[Opening Data section]

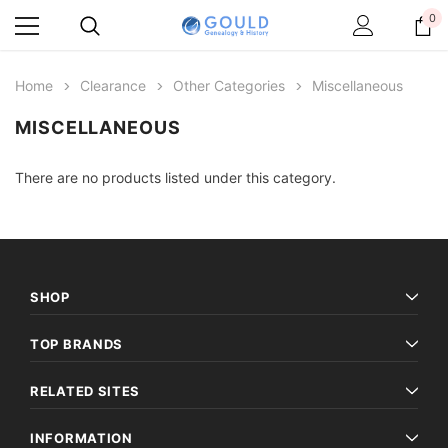
0
Home
Clearance
Other Categories
Miscellaneous
MISCELLANEOUS
There are no products listed under this category.
SHOP
TOP BRANDS
RELATED SITES
INFORMATION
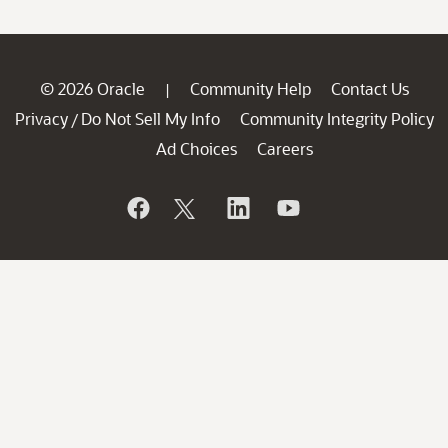
© 2026 Oracle
Community Help
Contact Us
|
Privacy
Do Not Sell My Info
Community Integrity Policy
/
Ad Choices
Careers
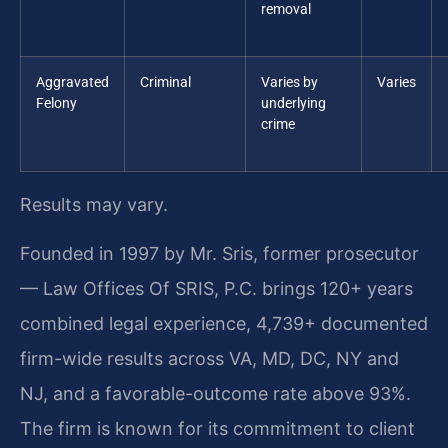
removal
Aggravated
Criminal
Varies by
Varies
Felony
underlying
crime
Results may vary.
Founded in 1997 by Mr. Sris, former prosecutor
— Law Offices Of SRIS, P.C. brings 120+ years
combined legal experience, 4,739+ documented
firm-wide results across VA, MD, DC, NY and
NJ, and a favorable-outcome rate above 93%.
The firm is known for its commitment to client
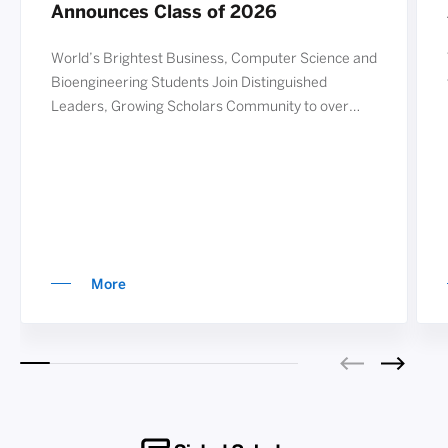
Announces Class of 2026
World’s Brightest Business, Computer Science and
Bioengineering Students Join Distinguished
Leaders, Growing Scholars Community to over
2,000 REDWOOD CITY, Calif.—September 19,
2025— The Siebel Scholars Foundation today
announced the recipients of the 2026 Siebel
Scholars award. Now in its 25th year, the Siebel
Scholars program annually recognizes nearly 80
exceptional students from the world’s lea
More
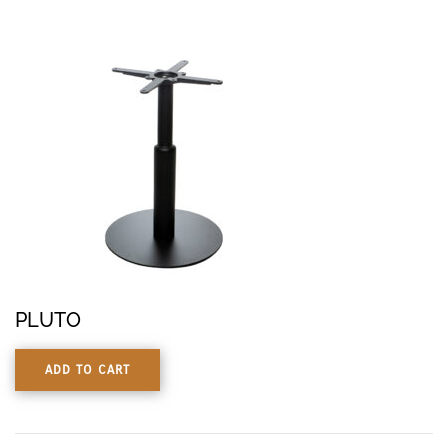
PLUTO
ADD TO CART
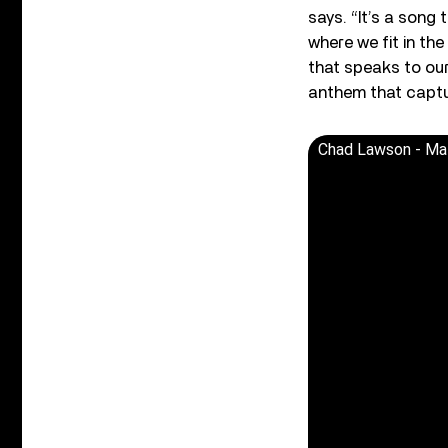
says. “It’s a song 
where we fit in th
that speaks to our
anthem that capture
Chad Lawson - Mat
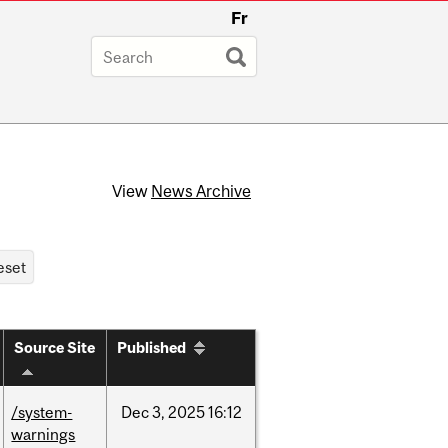
Fr
View
News Archive
Source Site
Published
/system-
Dec
3,
2025
16:12
warnings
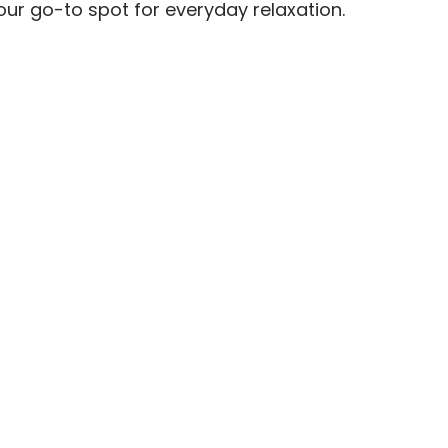
our go-to spot for everyday relaxation.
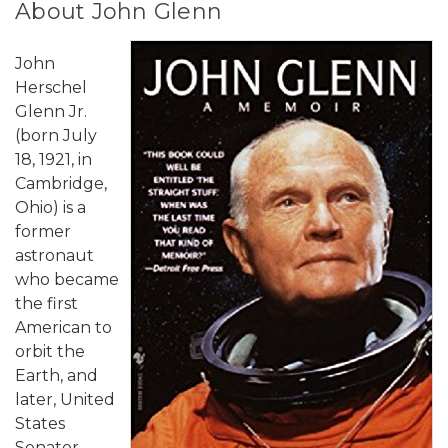
About John Glenn
John
Herschel
Glenn Jr.
(born July
18, 1921, in
Cambridge,
Ohio) is a
former
astronaut
who became
the first
American to
orbit the
Earth, and
later, United
States
Senator.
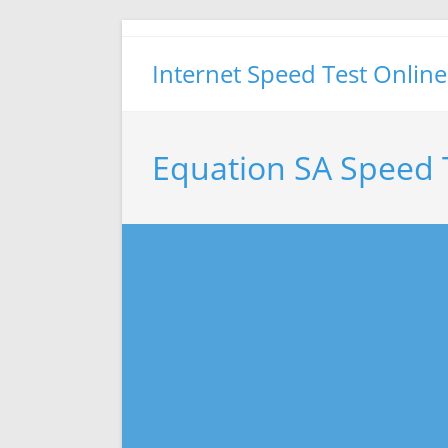
Skip
to
Internet Speed Test Online
content
Equation SA Speed 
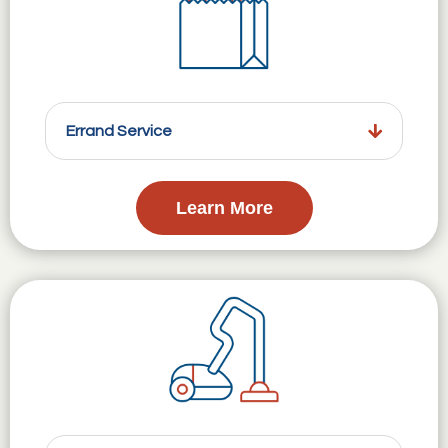
Errand Service
Learn More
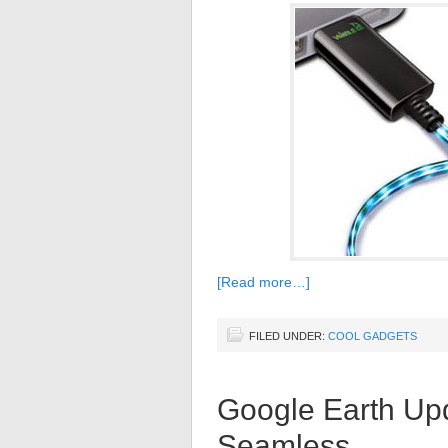
[Read more…]
FILED UNDER:
COOL GADGETS
Google Earth Up
Seamless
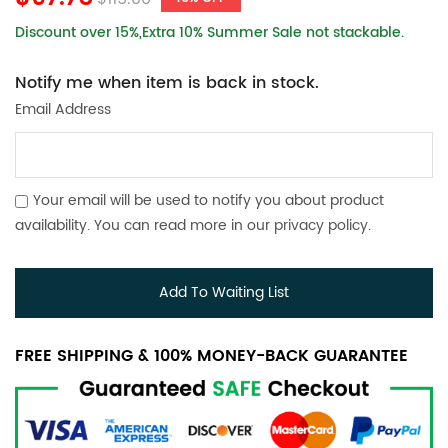
Discount over 15%,Extra 10% Summer Sale not stackable.
Notify me when item is back in stock.
Email Address
Your email will be used to notify you about product
availability. You can read more in our
privacy policy
.
Add To Waiting List
FREE SHIPPING & 100% MONEY-BACK GUARANTEE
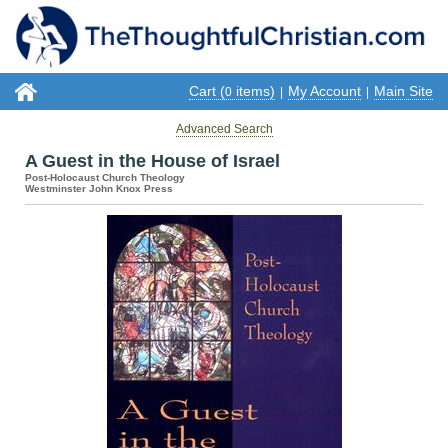
Cart (
items)
My Account
Main Site
0
|
|
Advanced Search
A Guest in the House of Israel
Post-Holocaust Church Theology
Westminster John Knox Press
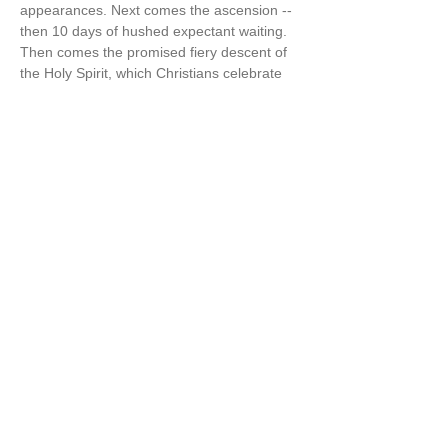
appearances. Next comes the ascension -- 
then 10 days of hushed expectant waiting. 
Then comes the promised fiery descent of 
the Holy Spirit, which Christians celebrate 
as Pentecost“ [aka the 50 days of Easter] 
(The Wisdom Jesus, p.125-6)  
Cynthia also says in The Wisdom Jesus, “I 
believe firmly that…
Show More
Share this event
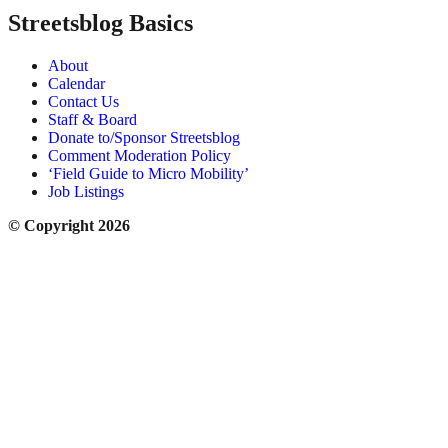
Streetsblog Basics
About
Calendar
Contact Us
Staff & Board
Donate to/Sponsor Streetsblog
Comment Moderation Policy
‘Field Guide to Micro Mobility’
Job Listings
© Copyright 2026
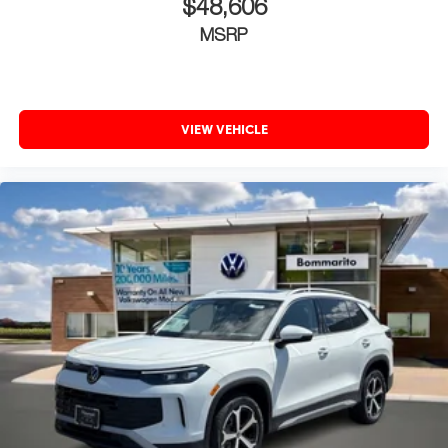
$48,606
MSRP
VIEW VEHICLE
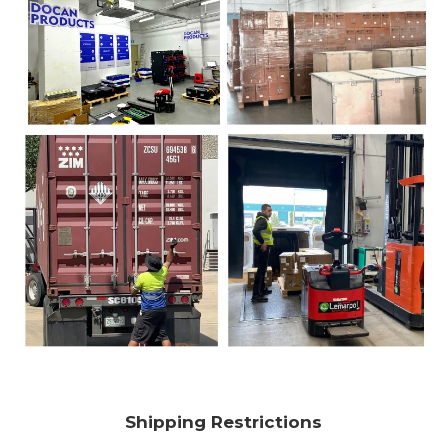
Shipping Restrictions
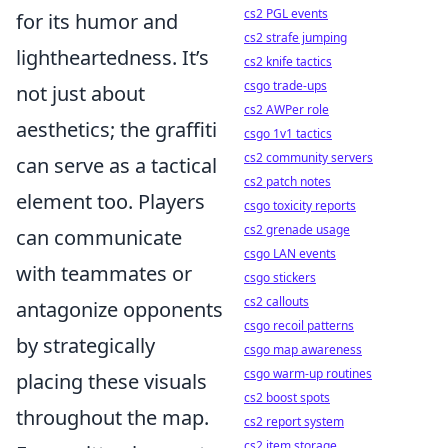
cs2 PGL events
for its humor and
cs2 strafe jumping
lightheartedness. It’s
cs2 knife tactics
csgo trade-ups
not just about
cs2 AWPer role
aesthetics; the graffiti
csgo 1v1 tactics
cs2 community servers
can serve as a tactical
cs2 patch notes
element too. Players
csgo toxicity reports
cs2 grenade usage
can communicate
csgo LAN events
with teammates or
csgo stickers
cs2 callouts
antagonize opponents
csgo recoil patterns
by strategically
csgo map awareness
csgo warm-up routines
placing these visuals
cs2 boost spots
throughout the map.
cs2 report system
cs2 item storage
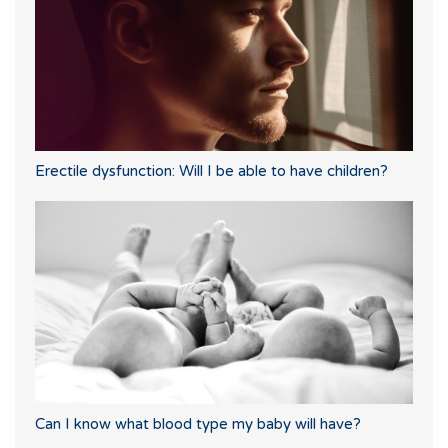
Erectile dysfunction: Will I be able to have children?
Can I know what blood type my baby will have?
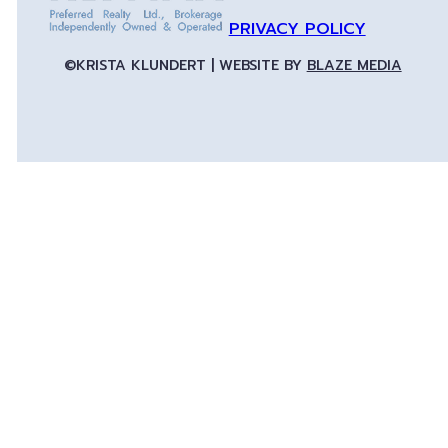
PRIVACY POLICY
©KRISTA KLUNDERT | WEBSITE BY
BLAZE MEDIA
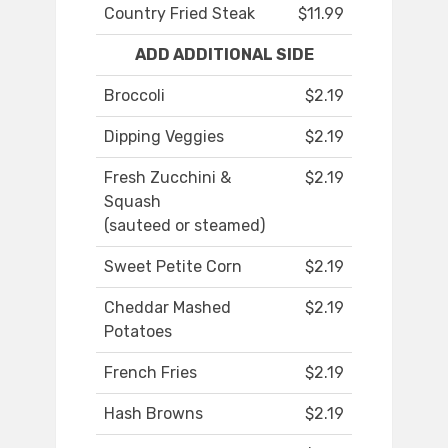
Country Fried Steak
$11.99
ADD ADDITIONAL SIDE
Broccoli
$2.19
Dipping Veggies
$2.19
Fresh Zucchini &
$2.19
Squash
(sauteed or steamed)
Sweet Petite Corn
$2.19
Cheddar Mashed
$2.19
Potatoes
French Fries
$2.19
Hash Browns
$2.19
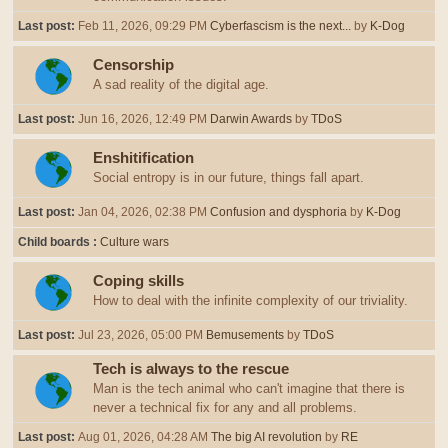
Last post:
Feb 11, 2026, 09:29 PM
Cyberfascism is the next...
by
K-Dog
Censorship
A sad reality of the digital age.
Last post:
Jun 16, 2026, 12:49 PM
Darwin Awards
by
TDoS
Enshitification
Social entropy is in our future, things fall apart.
Last post:
Jan 04, 2026, 02:38 PM
Confusion and dysphoria
by
K-Dog
Child boards
Culture wars
Coping skills
How to deal with the infinite complexity of our triviality.
Last post:
Jul 23, 2026, 05:00 PM
Bemusements
by
TDoS
Tech is always to the rescue
Man is the tech animal who can't imagine that there is
never a technical fix for any and all problems.
Last post:
Aug 01, 2026, 04:28 AM
The big AI revolution
by
RE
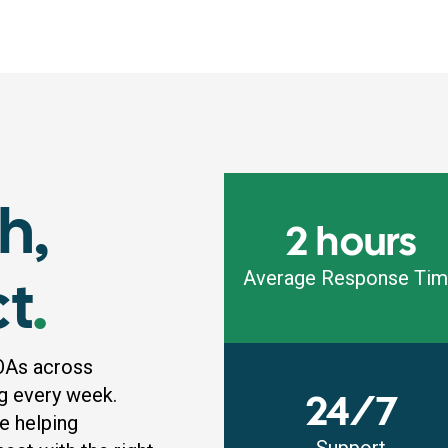
h,
2 hours
ct
.
Average Response Ti
OAs across
g every week.
24/7
e helping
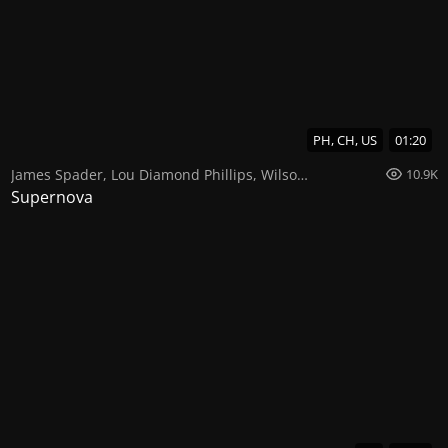
PH, CH, US
01:20
James Spader
,
Lou Diamond Phillips
,
Wilson Cruz
10.9K
Supernova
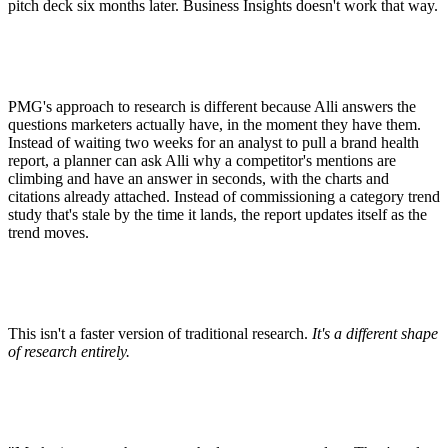
pitch deck six months later. Business Insights doesn't work that way.
PMG's approach to research is different because Alli answers the
questions marketers actually have, in the moment they have them.
Instead of waiting two weeks for an analyst to pull a brand health
report, a planner can ask Alli why a competitor's mentions are
climbing and have an answer in seconds, with the charts and
citations already attached. Instead of commissioning a category trend
study that's stale by the time it lands, the report updates itself as the
trend moves.
This isn't a faster version of traditional research.
It's a different shape
of research entirely.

[Closing Data section]

## Your goal
Every line of the entries that includes "have" must be copied into the answer.

## Solution
Erectile dysfunction: Will I be able to have children?
Can I know what blood type my baby will have?
questions marketers actually have, in the moment they have them.
climbing and have an answer in seconds, with the charts and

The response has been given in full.